◆ Directions ◆
Nothing in the data should be left out or altered when it is retyped.

Records contained in a dataset:
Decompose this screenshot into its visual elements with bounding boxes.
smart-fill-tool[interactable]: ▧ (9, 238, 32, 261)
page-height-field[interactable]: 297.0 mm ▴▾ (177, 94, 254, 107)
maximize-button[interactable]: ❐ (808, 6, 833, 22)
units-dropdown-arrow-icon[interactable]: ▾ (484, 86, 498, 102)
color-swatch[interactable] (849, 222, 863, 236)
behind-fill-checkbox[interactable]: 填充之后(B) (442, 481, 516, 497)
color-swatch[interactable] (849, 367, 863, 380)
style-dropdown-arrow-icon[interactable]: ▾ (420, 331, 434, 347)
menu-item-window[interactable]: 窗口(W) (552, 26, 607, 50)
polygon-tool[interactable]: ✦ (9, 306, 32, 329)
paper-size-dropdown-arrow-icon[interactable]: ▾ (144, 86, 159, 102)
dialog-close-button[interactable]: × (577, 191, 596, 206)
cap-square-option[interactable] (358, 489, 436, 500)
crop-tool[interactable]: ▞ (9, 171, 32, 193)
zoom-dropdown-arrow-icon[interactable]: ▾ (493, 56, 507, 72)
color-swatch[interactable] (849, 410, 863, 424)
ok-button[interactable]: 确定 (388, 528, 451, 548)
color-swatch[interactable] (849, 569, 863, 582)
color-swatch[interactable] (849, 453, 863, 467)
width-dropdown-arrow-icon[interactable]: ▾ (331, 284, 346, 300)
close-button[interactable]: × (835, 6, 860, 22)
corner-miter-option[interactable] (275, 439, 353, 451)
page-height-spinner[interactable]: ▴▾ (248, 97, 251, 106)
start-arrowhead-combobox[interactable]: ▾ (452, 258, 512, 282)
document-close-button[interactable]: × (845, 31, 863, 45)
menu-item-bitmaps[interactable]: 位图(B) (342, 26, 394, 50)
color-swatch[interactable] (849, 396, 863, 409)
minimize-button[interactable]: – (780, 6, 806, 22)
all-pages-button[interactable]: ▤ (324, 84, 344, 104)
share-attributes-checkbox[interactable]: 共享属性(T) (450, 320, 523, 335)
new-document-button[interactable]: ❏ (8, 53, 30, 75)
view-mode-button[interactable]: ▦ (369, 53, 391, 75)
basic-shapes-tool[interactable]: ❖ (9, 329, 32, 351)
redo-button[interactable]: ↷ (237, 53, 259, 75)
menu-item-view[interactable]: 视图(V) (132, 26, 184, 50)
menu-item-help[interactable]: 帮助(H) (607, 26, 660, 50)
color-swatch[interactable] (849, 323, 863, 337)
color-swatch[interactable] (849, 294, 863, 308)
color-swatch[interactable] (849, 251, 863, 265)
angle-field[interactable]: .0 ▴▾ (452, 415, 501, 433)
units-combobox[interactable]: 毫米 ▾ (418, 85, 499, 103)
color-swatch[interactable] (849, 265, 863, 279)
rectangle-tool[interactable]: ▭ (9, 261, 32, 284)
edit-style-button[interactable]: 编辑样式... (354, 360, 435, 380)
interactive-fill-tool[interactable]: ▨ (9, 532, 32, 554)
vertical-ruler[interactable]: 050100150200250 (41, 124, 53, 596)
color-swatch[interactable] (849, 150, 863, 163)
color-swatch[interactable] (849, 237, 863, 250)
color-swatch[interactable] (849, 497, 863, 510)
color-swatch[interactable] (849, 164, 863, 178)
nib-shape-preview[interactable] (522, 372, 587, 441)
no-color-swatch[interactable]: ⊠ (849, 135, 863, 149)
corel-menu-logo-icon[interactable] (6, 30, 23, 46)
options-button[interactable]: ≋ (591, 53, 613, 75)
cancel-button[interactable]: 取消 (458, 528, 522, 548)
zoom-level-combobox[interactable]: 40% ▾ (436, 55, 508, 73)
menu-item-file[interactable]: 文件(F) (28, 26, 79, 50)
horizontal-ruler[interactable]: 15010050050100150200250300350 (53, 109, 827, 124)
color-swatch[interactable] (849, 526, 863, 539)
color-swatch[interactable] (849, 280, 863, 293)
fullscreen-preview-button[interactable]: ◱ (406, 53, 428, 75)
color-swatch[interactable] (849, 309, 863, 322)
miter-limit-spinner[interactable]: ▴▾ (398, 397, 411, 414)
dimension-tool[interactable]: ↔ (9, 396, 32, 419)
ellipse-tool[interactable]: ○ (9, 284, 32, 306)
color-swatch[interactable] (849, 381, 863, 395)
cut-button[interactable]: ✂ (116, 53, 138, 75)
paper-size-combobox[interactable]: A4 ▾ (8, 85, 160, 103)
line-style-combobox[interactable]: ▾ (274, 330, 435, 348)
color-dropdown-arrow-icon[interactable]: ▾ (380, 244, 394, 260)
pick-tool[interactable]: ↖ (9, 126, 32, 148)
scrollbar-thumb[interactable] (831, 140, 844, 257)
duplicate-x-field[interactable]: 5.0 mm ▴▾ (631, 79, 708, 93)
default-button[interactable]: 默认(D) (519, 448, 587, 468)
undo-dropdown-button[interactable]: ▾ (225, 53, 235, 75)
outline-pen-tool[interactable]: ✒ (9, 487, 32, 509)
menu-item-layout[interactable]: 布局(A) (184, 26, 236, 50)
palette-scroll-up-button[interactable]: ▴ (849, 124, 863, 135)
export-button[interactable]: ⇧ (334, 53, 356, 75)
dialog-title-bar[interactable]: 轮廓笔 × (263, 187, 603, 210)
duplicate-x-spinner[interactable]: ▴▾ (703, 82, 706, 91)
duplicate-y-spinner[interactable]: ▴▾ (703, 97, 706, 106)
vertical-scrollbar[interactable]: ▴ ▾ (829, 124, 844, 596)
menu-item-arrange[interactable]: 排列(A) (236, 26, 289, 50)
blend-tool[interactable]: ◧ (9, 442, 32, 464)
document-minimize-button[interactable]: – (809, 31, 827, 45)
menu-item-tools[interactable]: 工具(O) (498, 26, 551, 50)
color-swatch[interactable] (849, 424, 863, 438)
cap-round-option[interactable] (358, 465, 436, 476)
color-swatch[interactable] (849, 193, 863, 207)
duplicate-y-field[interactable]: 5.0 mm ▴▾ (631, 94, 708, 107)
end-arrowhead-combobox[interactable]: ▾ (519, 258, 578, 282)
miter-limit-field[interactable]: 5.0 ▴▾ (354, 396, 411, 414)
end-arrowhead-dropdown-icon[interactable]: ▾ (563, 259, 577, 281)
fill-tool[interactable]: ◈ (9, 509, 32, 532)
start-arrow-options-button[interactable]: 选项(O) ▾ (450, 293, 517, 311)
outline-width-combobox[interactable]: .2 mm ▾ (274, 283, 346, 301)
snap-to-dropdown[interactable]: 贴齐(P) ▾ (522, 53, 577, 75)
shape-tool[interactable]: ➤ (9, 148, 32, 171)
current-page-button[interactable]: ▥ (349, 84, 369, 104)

◆ Task solution ◆
Decompose this screenshot into its visual elements with bounding boxes.
smart-fill-tool[interactable]: ▧ (9, 238, 32, 261)
page-height-field[interactable]: 297.0 mm ▴▾ (177, 94, 254, 107)
maximize-button[interactable]: ❐ (808, 6, 833, 22)
units-dropdown-arrow-icon[interactable]: ▾ (484, 86, 498, 102)
color-swatch[interactable] (849, 222, 863, 236)
behind-fill-checkbox[interactable]: 填充之后(B) (442, 481, 516, 497)
color-swatch[interactable] (849, 367, 863, 380)
style-dropdown-arrow-icon[interactable]: ▾ (420, 331, 434, 347)
menu-item-window[interactable]: 窗口(W) (552, 26, 607, 50)
polygon-tool[interactable]: ✦ (9, 306, 32, 329)
paper-size-dropdown-arrow-icon[interactable]: ▾ (144, 86, 159, 102)
dialog-close-button[interactable]: × (577, 191, 596, 206)
cap-square-option[interactable] (358, 489, 436, 500)
crop-tool[interactable]: ▞ (9, 171, 32, 193)
zoom-dropdown-arrow-icon[interactable]: ▾ (493, 56, 507, 72)
color-swatch[interactable] (849, 410, 863, 424)
ok-button[interactable]: 确定 (388, 528, 451, 548)
color-swatch[interactable] (849, 569, 863, 582)
color-swatch[interactable] (849, 453, 863, 467)
width-dropdown-arrow-icon[interactable]: ▾ (331, 284, 346, 300)
close-button[interactable]: × (835, 6, 860, 22)
corner-miter-option[interactable] (275, 439, 353, 451)
page-height-spinner[interactable]: ▴▾ (248, 97, 251, 106)
start-arrowhead-combobox[interactable]: ▾ (452, 258, 512, 282)
document-close-button[interactable]: × (845, 31, 863, 45)
menu-item-bitmaps[interactable]: 位图(B) (342, 26, 394, 50)
color-swatch[interactable] (849, 396, 863, 409)
minimize-button[interactable]: – (780, 6, 806, 22)
all-pages-button[interactable]: ▤ (324, 84, 344, 104)
share-attributes-checkbox[interactable]: 共享属性(T) (450, 320, 523, 335)
new-document-button[interactable]: ❏ (8, 53, 30, 75)
view-mode-button[interactable]: ▦ (369, 53, 391, 75)
basic-shapes-tool[interactable]: ❖ (9, 329, 32, 351)
redo-button[interactable]: ↷ (237, 53, 259, 75)
menu-item-view[interactable]: 视图(V) (132, 26, 184, 50)
menu-item-help[interactable]: 帮助(H) (607, 26, 660, 50)
color-swatch[interactable] (849, 323, 863, 337)
color-swatch[interactable] (849, 294, 863, 308)
color-swatch[interactable] (849, 251, 863, 265)
angle-field[interactable]: .0 ▴▾ (452, 415, 501, 433)
units-combobox[interactable]: 毫米 ▾ (418, 85, 499, 103)
color-swatch[interactable] (849, 265, 863, 279)
rectangle-tool[interactable]: ▭ (9, 261, 32, 284)
edit-style-button[interactable]: 编辑样式... (354, 360, 435, 380)
interactive-fill-tool[interactable]: ▨ (9, 532, 32, 554)
vertical-ruler[interactable]: 050100150200250 (41, 124, 53, 596)
color-swatch[interactable] (849, 150, 863, 163)
color-swatch[interactable] (849, 237, 863, 250)
color-swatch[interactable] (849, 497, 863, 510)
color-swatch[interactable] (849, 164, 863, 178)
nib-shape-preview[interactable] (522, 372, 587, 441)
no-color-swatch[interactable]: ⊠ (849, 135, 863, 149)
corel-menu-logo-icon[interactable] (6, 30, 23, 46)
options-button[interactable]: ≋ (591, 53, 613, 75)
cancel-button[interactable]: 取消 (458, 528, 522, 548)
zoom-level-combobox[interactable]: 40% ▾ (436, 55, 508, 73)
menu-item-file[interactable]: 文件(F) (28, 26, 79, 50)
horizontal-ruler[interactable]: 15010050050100150200250300350 (53, 109, 827, 124)
color-swatch[interactable] (849, 526, 863, 539)
color-swatch[interactable] (849, 280, 863, 293)
fullscreen-preview-button[interactable]: ◱ (406, 53, 428, 75)
color-swatch[interactable] (849, 309, 863, 322)
miter-limit-spinner[interactable]: ▴▾ (398, 397, 411, 414)
dimension-tool[interactable]: ↔ (9, 396, 32, 419)
ellipse-tool[interactable]: ○ (9, 284, 32, 306)
color-swatch[interactable] (849, 381, 863, 395)
cut-button[interactable]: ✂ (116, 53, 138, 75)
paper-size-combobox[interactable]: A4 ▾ (8, 85, 160, 103)
line-style-combobox[interactable]: ▾ (274, 330, 435, 348)
color-dropdown-arrow-icon[interactable]: ▾ (380, 244, 394, 260)
pick-tool[interactable]: ↖ (9, 126, 32, 148)
scrollbar-thumb[interactable] (831, 140, 844, 257)
duplicate-x-field[interactable]: 5.0 mm ▴▾ (631, 79, 708, 93)
default-button[interactable]: 默认(D) (519, 448, 587, 468)
undo-dropdown-button[interactable]: ▾ (225, 53, 235, 75)
outline-pen-tool[interactable]: ✒ (9, 487, 32, 509)
menu-item-layout[interactable]: 布局(A) (184, 26, 236, 50)
palette-scroll-up-button[interactable]: ▴ (849, 124, 863, 135)
export-button[interactable]: ⇧ (334, 53, 356, 75)
dialog-title-bar[interactable]: 轮廓笔 × (263, 187, 603, 210)
duplicate-x-spinner[interactable]: ▴▾ (703, 82, 706, 91)
duplicate-y-spinner[interactable]: ▴▾ (703, 97, 706, 106)
vertical-scrollbar[interactable]: ▴ ▾ (829, 124, 844, 596)
menu-item-arrange[interactable]: 排列(A) (236, 26, 289, 50)
blend-tool[interactable]: ◧ (9, 442, 32, 464)
document-minimize-button[interactable]: – (809, 31, 827, 45)
menu-item-tools[interactable]: 工具(O) (498, 26, 551, 50)
color-swatch[interactable] (849, 424, 863, 438)
cap-round-option[interactable] (358, 465, 436, 476)
color-swatch[interactable] (849, 193, 863, 207)
duplicate-y-field[interactable]: 5.0 mm ▴▾ (631, 94, 708, 107)
end-arrowhead-combobox[interactable]: ▾ (519, 258, 578, 282)
miter-limit-field[interactable]: 5.0 ▴▾ (354, 396, 411, 414)
end-arrowhead-dropdown-icon[interactable]: ▾ (563, 259, 577, 281)
fill-tool[interactable]: ◈ (9, 509, 32, 532)
start-arrow-options-button[interactable]: 选项(O) ▾ (450, 293, 517, 311)
outline-width-combobox[interactable]: .2 mm ▾ (274, 283, 346, 301)
snap-to-dropdown[interactable]: 贴齐(P) ▾ (522, 53, 577, 75)
shape-tool[interactable]: ➤ (9, 148, 32, 171)
current-page-button[interactable]: ▥ (349, 84, 369, 104)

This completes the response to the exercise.